Finances are another major part in your treatment program choice. Some facilities accept health insurance like United Healthcare, BlueCross BlueShield, Cigna, Humana and Medicaid. To learn what options are financially feasible for you, call your insurance provider and ask about any programs with which they are connected. Many carriers support in-state assessment, detox and outpatient treatment. Some also partially cover residential or inpatient treatment.
Because drug addiction is considered a disease, major health insurance providers must treat it like any other chronic condition that requires medical treatment. Make a call to the member services phone line at your insurance company and they can explain both in-network and out-of-network coverage for addiction and drug abuse treatment. Be sure to inquire about co-pays and deductibles so you don't receive a surprise bill months after you start a program. If you don't have insurance, you may be able to find outpatient programs like Narcotics Anonymous that offer counseling and meetings for patients at no cost.
Drug Abuse Facts
Every illegal use of a drug, from prescription medications to a hit of methamphetamine, creates an addiction risk for the user. One single dose of a club drug, for example, can cause long-term cognitive damage because it changes the chemical makeup of the brain. It is not always the substance that leads to a label of drug abuse. Instead, it is the nature in which the substance is used. For example, you may break a bone and require surgery. You will likely be prescribed some painkillers to promote healing in your body and make you more comfortable.
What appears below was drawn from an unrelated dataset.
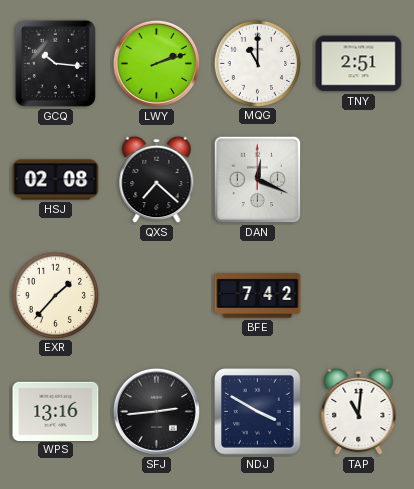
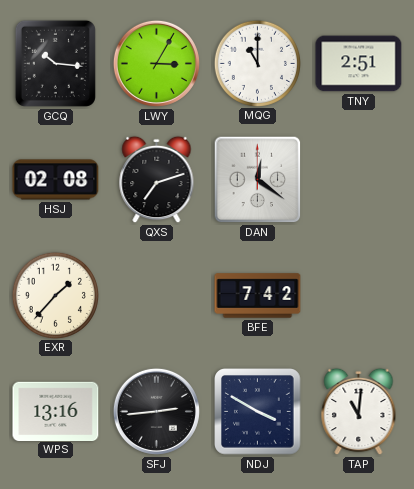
LWY: 2:12 -> 3:05
QXS: 7:22 -> 7:12
DAN: 12:19 -> 12:21
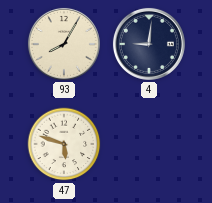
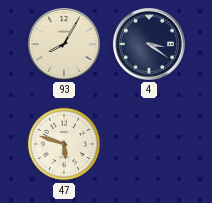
4: 9:01 -> 3:21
If, however, you find that the medication creates feelings of euphoria so you pretend you need the drug longer than you do in order to get more pills, that is considered drug abuse. It doesn't matter that you have a prescription and the substance is technically legal.
Helping Your Family Cope
You are not the only one affected by your drug abuse. You family and friends may also appreciate going to therapy to learn how to cope with your addiction. Many people attend support meetings or join groups to mingle with others who are close to drug addicts to provide emotional assistance. When you go through treatment, those close to you must also learn to change their mindsets and behaviors to address these changes to the new you. Many patients have to stop associating with some former friends in order to stay away from illicit substances and avoid situations that may trigger drug abuse. Starting a hobby is a good way to meet new people outside of these social circles once you've received treatment.